GCC states should reduce spending growth, says IMF

REUTERS

DUBAI

MOST Arab oil exporting countries in the Gulf should plan to reduce growth in government spending to make their budgets more sustainable, as their combined surplus could turn into a deficit around 2017, the International Monetary Fund said on Monday.

“While expansionary fiscal policies helped the region weather the global financial crisis, given the healthy economic expansion currently underway, the need for continued fiscal stimulus is diminishing,” the IMF said in a report.

“Most Gulf Cooperation Council (GCC) countries should therefore plan to reduce the growth rate in government expenditure in the period ahead,” it said.

In 2011, total state spending in the six GCC economies — Saudi Arabia, the United Arab Emirates, Kuwait, Qatar, Oman and Bahrain — jumped by some 20 percent in dollar terms, the IMF said. The governments were responding to unrest in the Middle East by boosting social spending.

The GCC’s combined fiscal surplus reached 13 percent of gross domestic product last year, the IMF estimated, and it is projected to remain at roughly that level this year.

But the leap in spending lifted the oil price levels needed to balance budgets to record highs, making the countries more vulnerable to a downturn.

Oil export receipts account for over 80 percent of government revenue in the region.

“Along with continued increases in government spending, fiscal and external surpluses are, with unchanged policies, projected to decline in 2013 and beyond, with the combined fiscal surplus turning to deficit around 2017,” the IMF said.

It noted that the outlook for oil prices was extremely uncertain.

“A rapid deterioration in the global economy could bring about developments similar to what the region experienced in 2009, including a sharp fall in oil prices and disruptions to capital flows,” the IMF said.

In a downside scenario, the IMF assumed a $30 oil price drop that started in 2013 and lasted through the medium term. “The GCC in aggregate would under the downside scenario go into deficit by 2014, and all GCC economies would run fiscal deficits by 2017,” it said.

Bahrain and Oman would stand out with budget deficits of 16 percent of GDP, but Saudi Arabia would also reach a double-digit deficit.

Most Gulf countries have used oil windfalls to build up their external assets, which would let them keep spending even if their budget balances turned negative.

“Although most GCC countries have sufficient savings to cushion even a sizeable shock, a prolonged drop in oil prices could test available buffers,” the IMF said.

Under its baseline scenario, the GCC’s combined, public external assets are projected to exceed $3 trillion by 2017; in the downside scenario, they would be $2.2 trillion but still above a projected $1.9 trillion at end-2012, the IMF said.

In 2011 those assets, which include sovereign wealth fund holdings and central bank reserves, were estimated at about $1.6 trillion or over 110 percent of GDP, the report showed.

The IMF also said further deleveraging and retrenchment by European banks, which have been hit by the sovereign debt crisis in their region, could lead to liquidity pressures in the GCC.

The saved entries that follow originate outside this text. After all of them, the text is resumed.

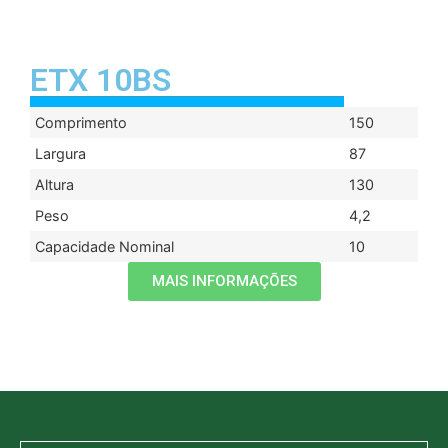
ETX 10BS
Comprimento
150
Largura
87
Altura
130
Peso
4,2
Capacidade Nominal
10
MAIS INFORMAÇÕES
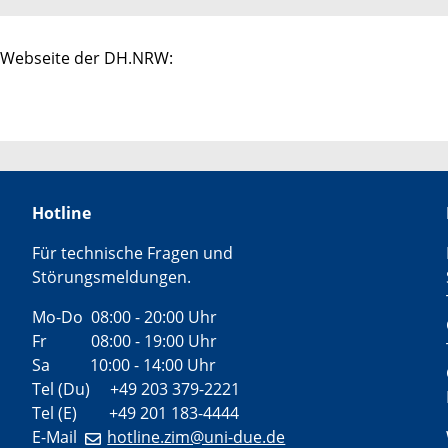
t-Webseite der DH.NRW:
Hotline
Für technische Fragen und
Störungsmeldungen.
Mo-Do 08:00 - 20:00 Uhr
Fr 08:00 - 19:00 Uhr
Sa 10:00 - 14:00 Uhr
Tel (Du) +49 203 379-2221
Tel (E) +49 201 183-4444
E-Mail
hotline.zim@uni-due.de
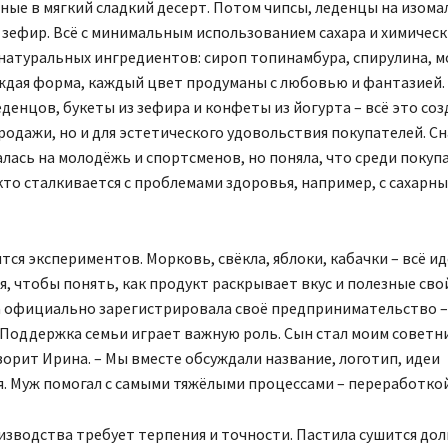
ые в мягкий сладкий десерт. Потом чипсы, леденцы на изома
зефир. Всё с минимальным использованием сахара и химическ
натуральных ингредиентов: сироп топинамбура, спирулина, 
ждая форма, каждый цвет продуманы с любовью и фантазией.
денцов, букеты из зефира и конфеты из йогурта – всё это соз
родажи, но и для эстетического удовольствия покупателей. Сн
ась на молодёжь и спортсменов, но поняла, что среди покуп
кто сталкивается с проблемами здоровья, например, с сахарн
тся экспериментов. Морковь, свёкла, яблоки, кабачки – всё ид
я, чтобы понять, как продукт раскрывает вкус и полезные сво
на официально зарегистрировала своё предпринимательство –
Поддержка семьи играет важную роль. Сын стал моим советни
орит Ирина. – Мы вместе обсуждали название, логотип, идеи
. Муж помогал с самыми тяжёлыми процессами – переработкой
зводства требует терпения и точности. Пастила сушится дол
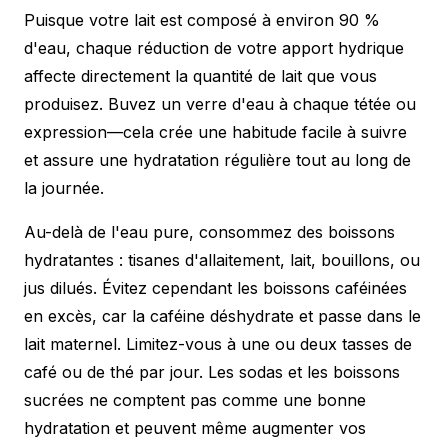
Puisque votre lait est composé à environ 90 %
d'eau, chaque réduction de votre apport hydrique
affecte directement la quantité de lait que vous
produisez. Buvez un verre d'eau à chaque tétée ou
expression—cela crée une habitude facile à suivre
et assure une hydratation régulière tout au long de
la journée.
Au-delà de l'eau pure, consommez des boissons
hydratantes : tisanes d'allaitement, lait, bouillons, ou
jus dilués. Évitez cependant les boissons caféinées
en excès, car la caféine déshydrate et passe dans le
lait maternel. Limitez-vous à une ou deux tasses de
café ou de thé par jour. Les sodas et les boissons
sucrées ne comptent pas comme une bonne
hydratation et peuvent même augmenter vos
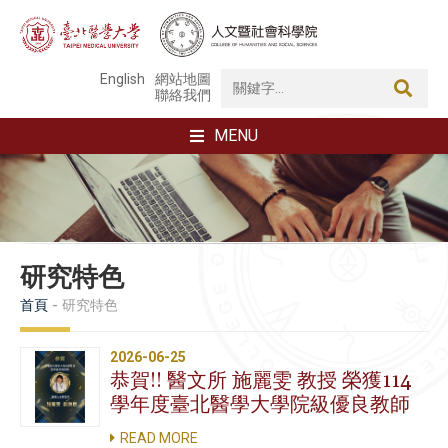
English
網站地圖
聯絡我們
MENU
研究特色
首頁
研究特色
2026-06-25
恭賀!! 醫文所 施麗雯 教授 榮獲114
學年度臺北醫學大學院級優良教師
READ MORE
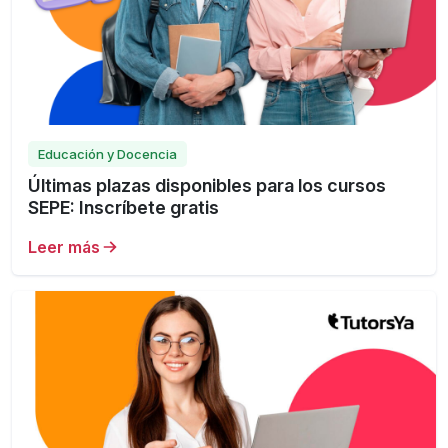
Educación y Docencia
Últimas plazas disponibles para los cursos
SEPE: Inscríbete gratis
Leer más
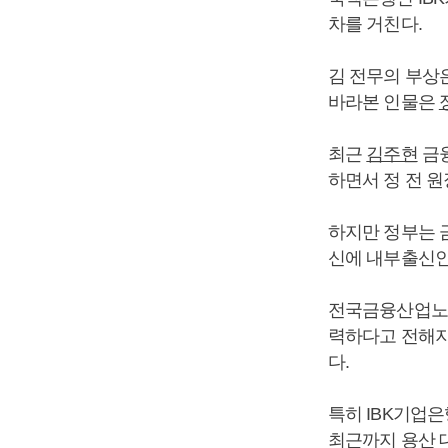
차를 거친다.
김 전무의 부상
바라본 인물은
최근
김주현
금융
하면서 정 전 
하지만 정부는 
신에 내부출신인
전국금융산업노동
력하다고 전해지
다.
특히 IBK기업
최근까지 용산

“A sharper scaling back of European banks from the GCC is likely to affect long maturity syndicated loans since they require more expensive long-term funding sources,” it said.

European bank claims on the GCC fell by about 2 percent from a year earlier in the first quarter of 2012. But the UAE and Qatar saw drops of 23 and 19 percent respectively in lending by euro area banks, the IMF said.